### Given records
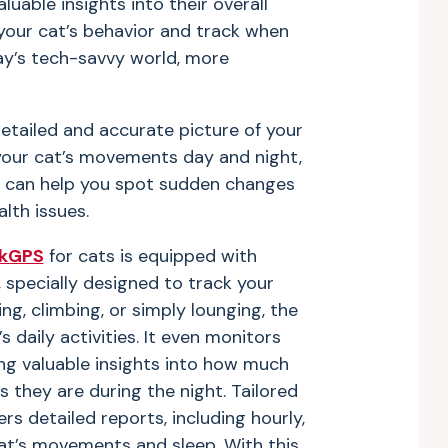
luable insights into their overall
your cat’s behavior and track when
ay’s tech-savvy world, more
detailed and accurate picture of your
 your cat’s movements day and night,
ey can help you spot sudden changes
lth issues.
nkGPS
for cats is equipped with
 specially designed to track your
g, climbing, or simply lounging, the
 daily activities. It even monitors
ing valuable insights into how much
 they are during the night. Tailored
ers detailed reports, including hourly,
at’s movements and sleep. With this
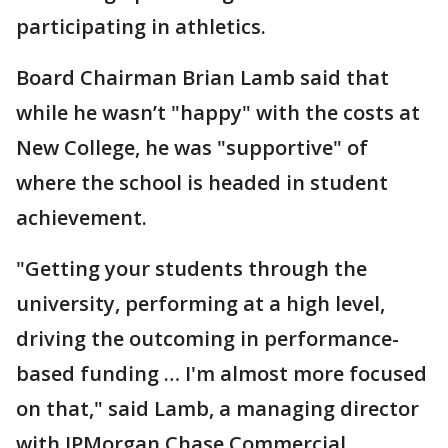
participating in athletics.
Board Chairman Brian Lamb said that
while he wasn’t "happy" with the costs at
New College, he was "supportive" of
where the school is headed in student
achievement.
"Getting your students through the
university, performing at a high level,
driving the outcoming in performance-
based funding … I'm almost more focused
on that," said Lamb, a managing director
with JPMorgan Chase Commercial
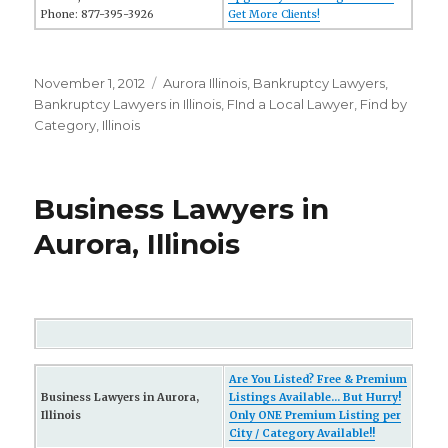
Phone: 877-395-3926
Get More Clients!
Posted
November 1, 2012
Categories
Aurora Illinois
,
Bankruptcy Lawyers
,
on
Bankruptcy Lawyers in Illinois
,
FInd a Local Lawyer
,
Find by
Category
,
Illinois
Business Lawyers in
Aurora, Illinois
Are You Listed? Free & Premium
Business Lawyers in Aurora,
Listings Available... But Hurry!
Illinois
Only ONE Premium Listing per
City / Category Available!!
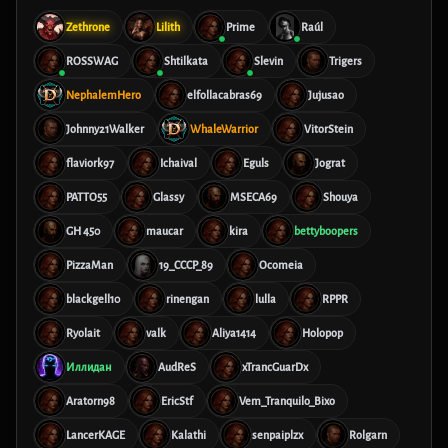
Zethrone
Lilith
Prime
Raúl
ROSSWAG
Shtilkata
Slevin
Trigers
NephalemHero
elfollacabras69
Jujusao
Johnny21Walker
WhaleWarrior
VitorStein
flaviork97
Ichaival
Eguls
Jograt
PATTO55
Glassy
MSECA69
Shouya
GH 450
maucar
kira
bettyboopers
PizzaMan
19_CCCP_89
Ocomeia
blackgell10
rinengan
lulla
RPPR
Ryolait
valk
Aliya1414
Holopop
Иллидан
AudReS
xTrancGuarDx
Aratorn98
EricStf
Vem_Tranquilo_Bixo
LancerKAGE
Kalathi
senpaiplzx
Rolgarn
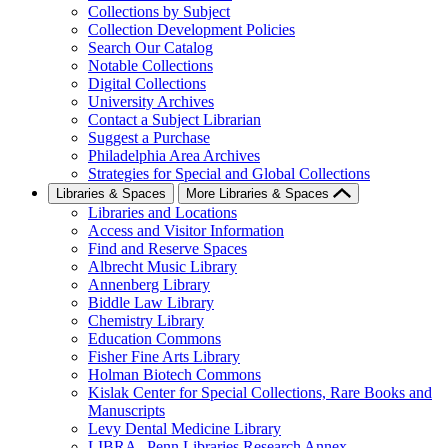
Collections by Subject
Collection Development Policies
Search Our Catalog
Notable Collections
Digital Collections
University Archives
Contact a Subject Librarian
Suggest a Purchase
Philadelphia Area Archives
Strategies for Special and Global Collections
Libraries & Spaces
More Libraries & Spaces
Libraries and Locations
Access and Visitor Information
Find and Reserve Spaces
Albrecht Music Library
Annenberg Library
Biddle Law Library
Chemistry Library
Education Commons
Fisher Fine Arts Library
Holman Biotech Commons
Kislak Center for Special Collections, Rare Books and
Manuscripts
Levy Dental Medicine Library
LIBRA--Penn Libraries Research Annex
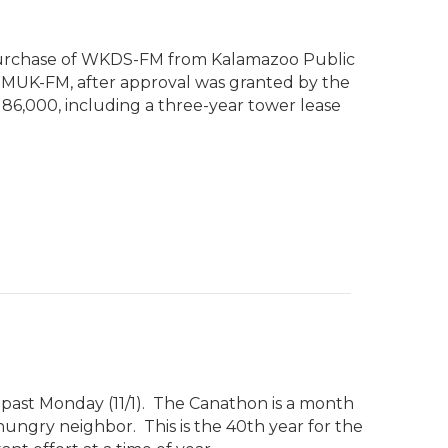
 purchase of WKDS-FM from Kalamazoo Public
 WMUK-FM, after approval was granted by the
186,000, including a three-year tower lease
past Monday (11/1). The Canathon is a month
hungry neighbor. This is the 40th year for the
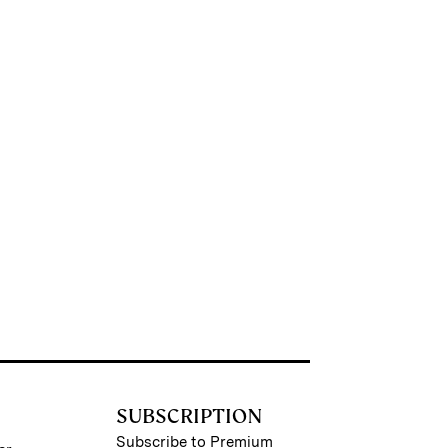
SUBSCRIPTION
Subscribe to Premium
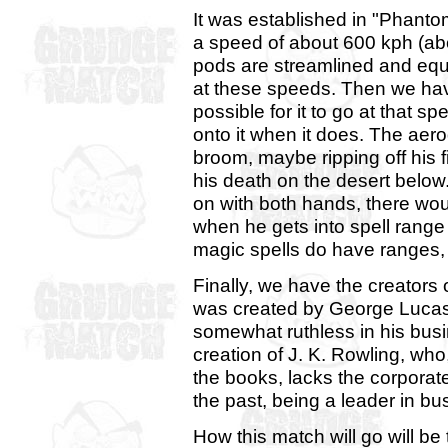
It was established in "Phanto
a speed of about 600 kph (abo
pods are streamlined and equ
at these speeds. Then we hav
possible for it to go at that sp
onto it when it does. The aer
broom, maybe ripping off his f
his death on the desert below.
on with both hands, there wou
when he gets into spell rang
magic spells do have ranges, 
Finally, we have the creators
was created by George Lucas
somewhat ruthless in his busi
creation of J. K. Rowling, wh
the books, lacks the corporat
the past, being a leader in b
How this match will go will be t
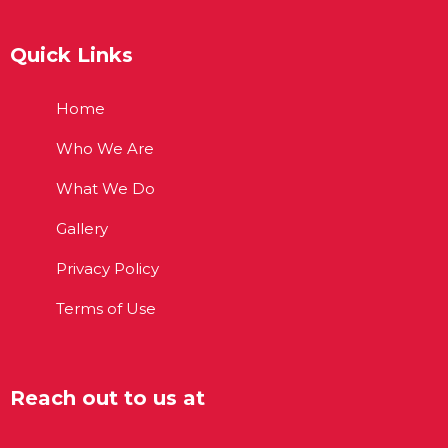
Quick Links
Home
Who We Are
What We Do
Gallery
Privacy Policy
Terms of Use
Reach out to us at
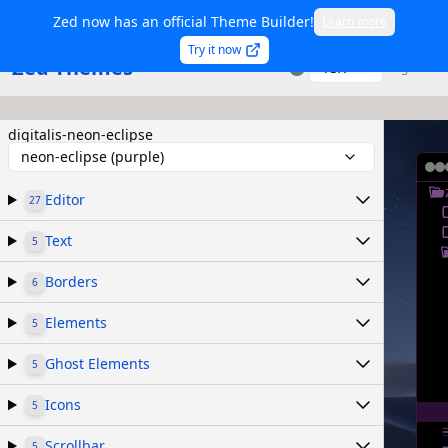
Zed now has an official Theme Builder!
Learn more
Try it now
Zed Themes
TSX
Sign in
digitalis-neon-eclipse
neon-eclipse (purple)
Editor
27
Text
5
Borders
6
Elements
5
Ghost Elements
5
Icons
5
Scrollbar
5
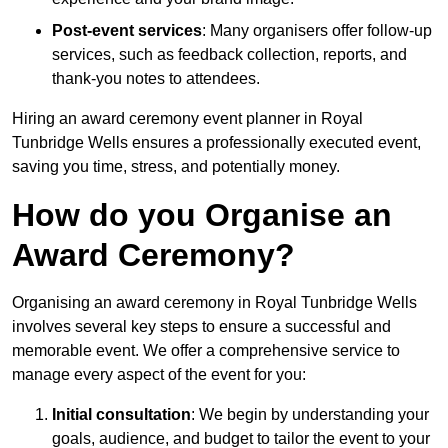
Post-event services
: Many organisers offer follow-up
services, such as feedback collection, reports, and
thank-you notes to attendees.
Hiring an award ceremony event planner in Royal
Tunbridge Wells ensures a professionally executed event,
saving you time, stress, and potentially money.
How do you Organise an
Award Ceremony?
Organising an award ceremony in Royal Tunbridge Wells
involves several key steps to ensure a successful and
memorable event. We offer a comprehensive service to
manage every aspect of the event for you:
Initial consultation
: We begin by understanding your
goals, audience, and budget to tailor the event to your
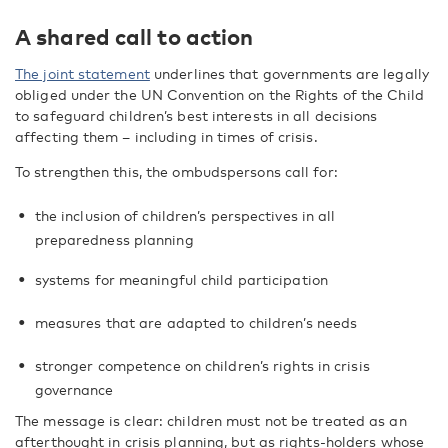
A shared call to action
The joint statement
underlines that governments are legally
obliged under the UN Convention on the Rights of the Child
to safeguard children’s best interests in all decisions
affecting them – including in times of crisis.
To strengthen this, the ombudspersons call for:
the inclusion of children’s perspectives in all
preparedness planning
systems for meaningful child participation
measures that are adapted to children’s needs
stronger competence on children’s rights in crisis
governance
The message is clear: children must not be treated as an
afterthought in crisis planning, but as rights-holders whose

### Problem requirements
Only an exact copy is wanted: the lines from the opening of the material through the line that has "Vem_Tranquilo_Bixo", minus any pictures.

### Written solution
luable insights into their overall
your cat’s behavior and track when
ay’s tech-savvy world, more
detailed and accurate picture of your
 your cat’s movements day and night,
ey can help you spot sudden changes
lth issues.
nkGPS
for cats is equipped with
 specially designed to track your
g, climbing, or simply lounging, the
 daily activities. It even monitors
ing valuable insights into how much
 they are during the night. Tailored
ers detailed reports, including hourly,
at’s movements and sleep. With this
participating in athletics.
Board Chairman Brian Lamb said that
while he wasn’t "happy" with the costs at
New College, he was "supportive" of
where the school is headed in student
achievement.
"Getting your students through the
university, performing at a high level,
driving the outcoming in performance-
based funding … I'm almost more focused
on that," said Lamb, a managing director
with JPMorgan Chase Commercial
Phone: 877-395-3926
Get More Clients!
Posted
November 1, 2012
Categories
Aurora Illinois
,
Bankruptcy Lawyers
,
on
Bankruptcy Lawyers in Illinois
,
FInd a Local Lawyer
,
Find by
Category
,
Illinois
Business Lawyers in
Aurora, Illinois
Are You Listed? Free & Premium
Business Lawyers in Aurora,
Listings Available... But Hurry!
Illinois
Only ONE Premium Listing per
City / Category Available!!
Zethrone
Lilith
Prime
Raúl
ROSSWAG
Shtilkata
Slevin
Trigers
NephalemHero
elfollacabras69
Jujusao
Johnny21Walker
WhaleWarrior
VitorStein
flaviork97
Ichaival
Eguls
Jograt
PATTO55
Glassy
MSECA69
Shouya
GH 450
maucar
kira
bettyboopers
PizzaMan
19_CCCP_89
Ocomeia
blackgell10
rinengan
lulla
RPPR
Ryolait
valk
Aliya1414
Holopop
Иллидан
AudReS
xTrancGuarDx
Aratorn98
EricStf
Vem_Tranquilo_Bixo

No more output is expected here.